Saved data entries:
******************************
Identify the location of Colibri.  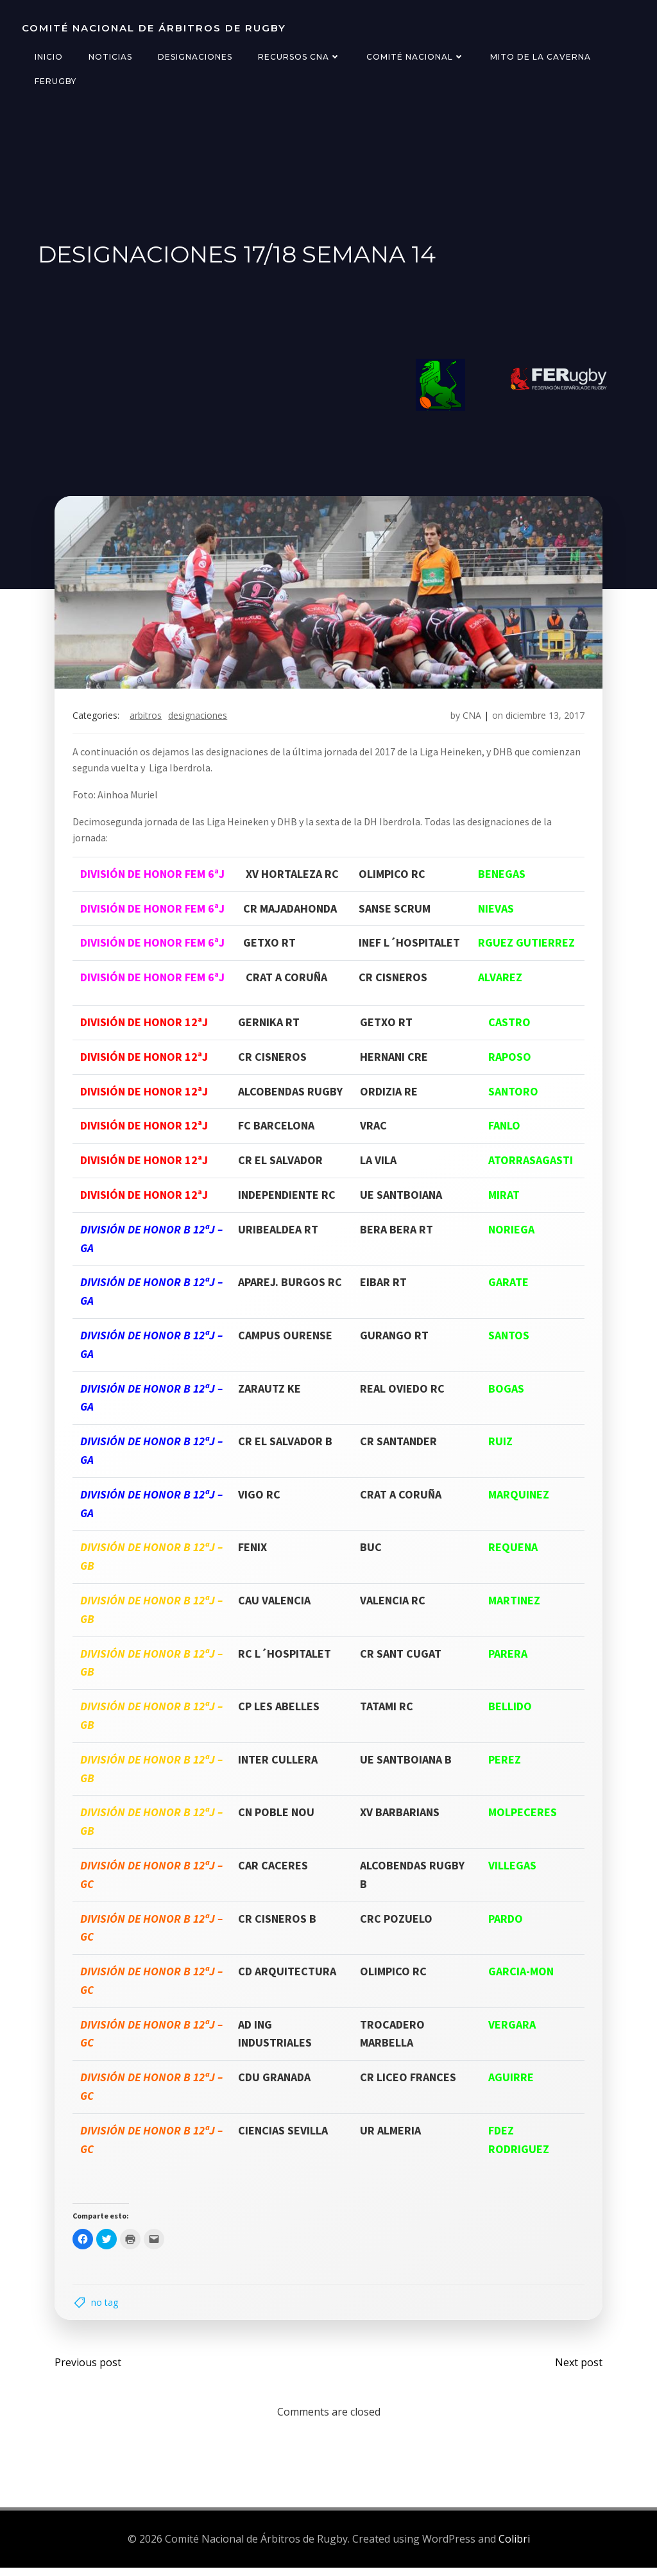
(514, 2547).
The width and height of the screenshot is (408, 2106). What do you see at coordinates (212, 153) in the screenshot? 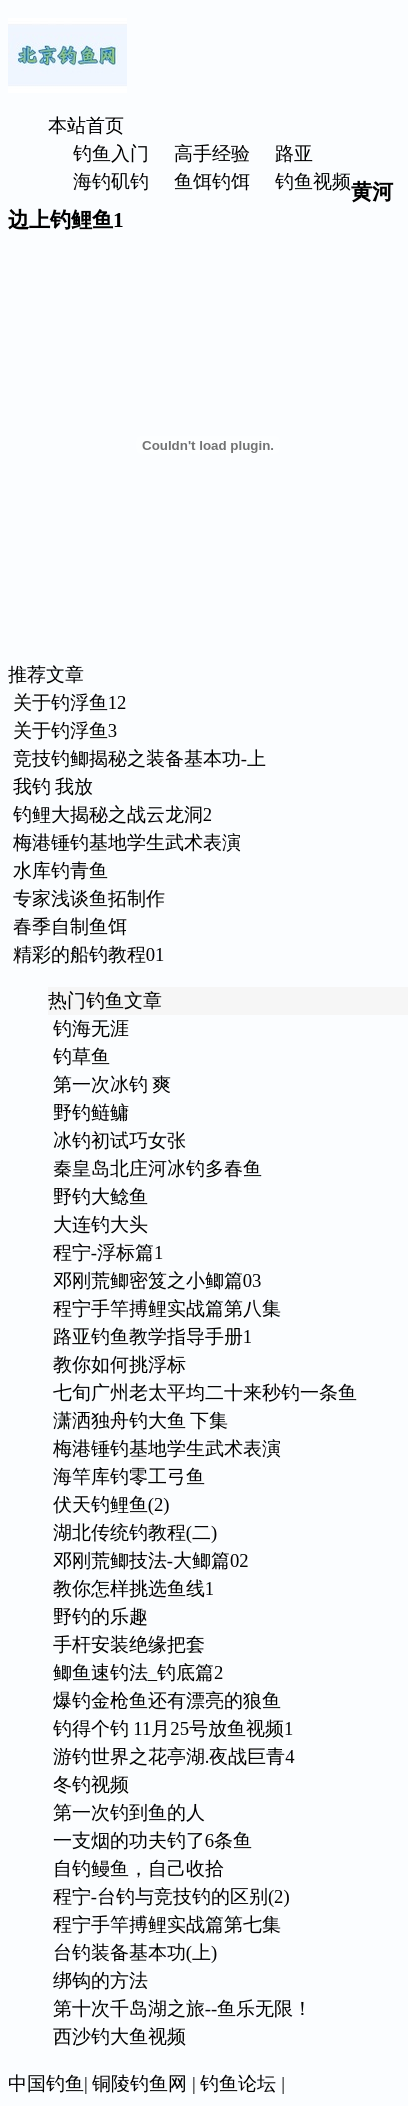
I see `高手经验` at bounding box center [212, 153].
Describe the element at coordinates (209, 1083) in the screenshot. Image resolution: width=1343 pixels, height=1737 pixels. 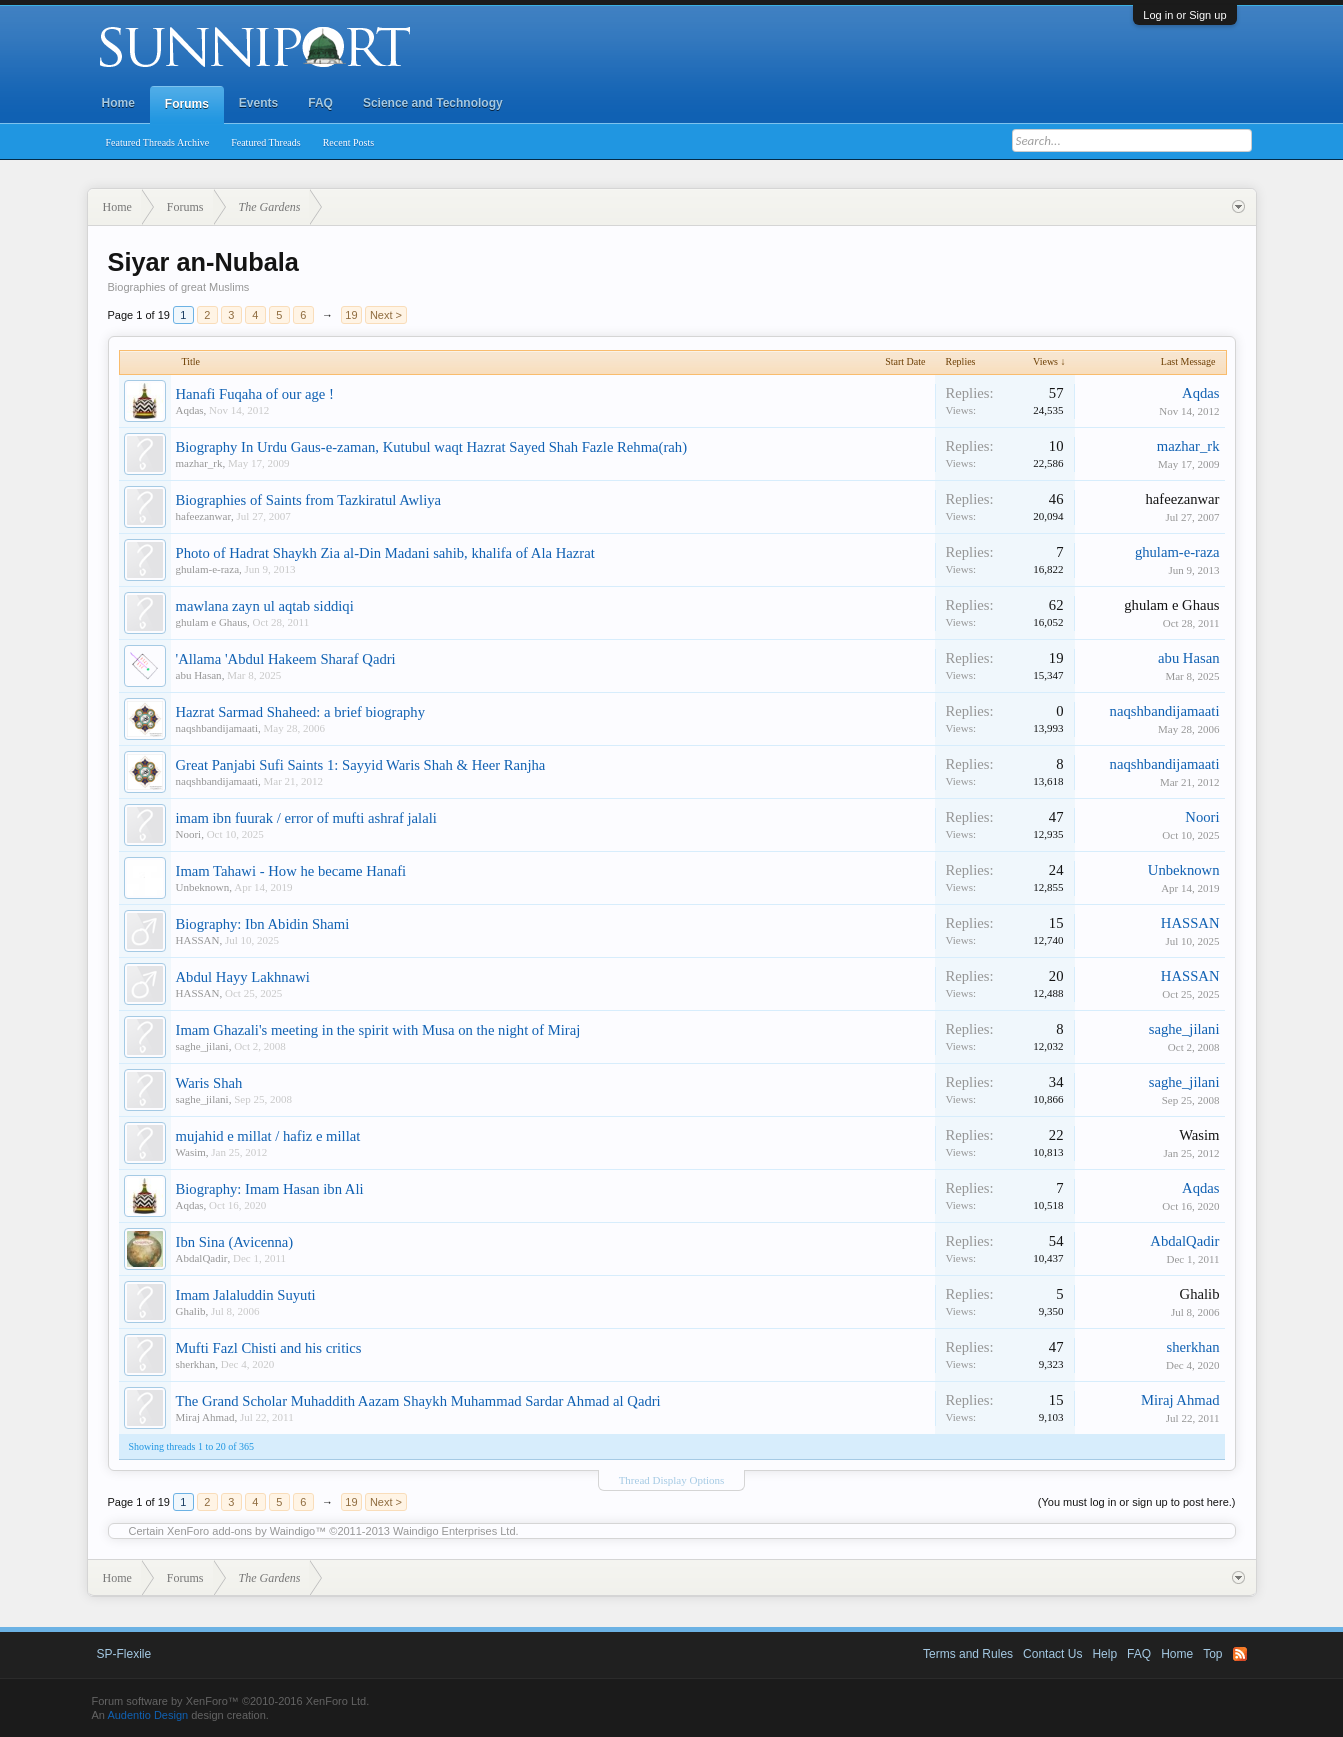
I see `Waris Shah` at that location.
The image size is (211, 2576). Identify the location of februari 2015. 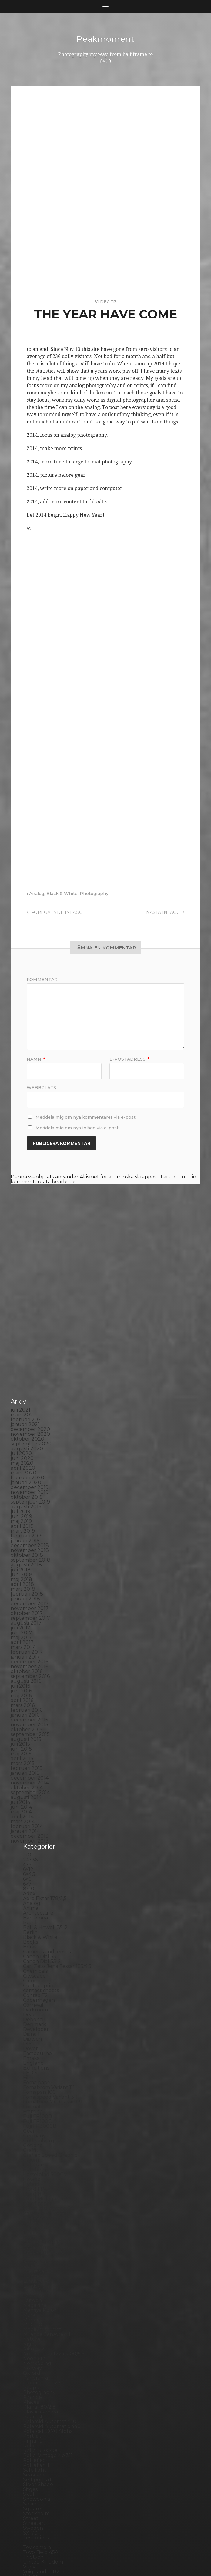
(26, 1667).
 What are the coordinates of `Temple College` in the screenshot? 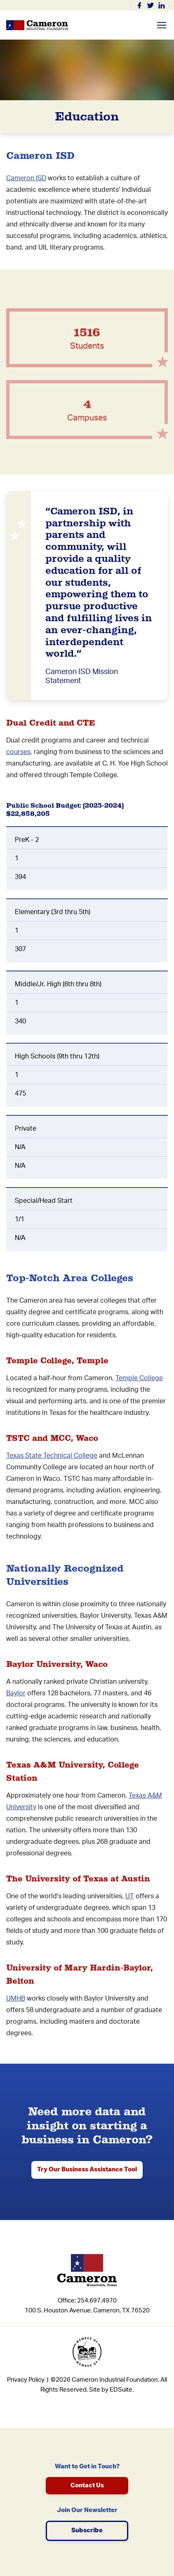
******************************
### INSTRUCTIONS TO FOLLOW
Nothing but the records above, retyped exactly and stripped of images, should appear in the answer.

### OUTPUT FOR THIS TASK
Identify the location of Colibri.  
(514, 2547).
The width and height of the screenshot is (408, 2106). What do you see at coordinates (212, 153) in the screenshot? 
I see `高手经验` at bounding box center [212, 153].
Describe the element at coordinates (209, 1083) in the screenshot. Image resolution: width=1343 pixels, height=1737 pixels. 
I see `Waris Shah` at that location.
The image size is (211, 2576). Identify the location of februari 2015. 
(26, 1667).
 What are the coordinates of `Temple College` in the screenshot? 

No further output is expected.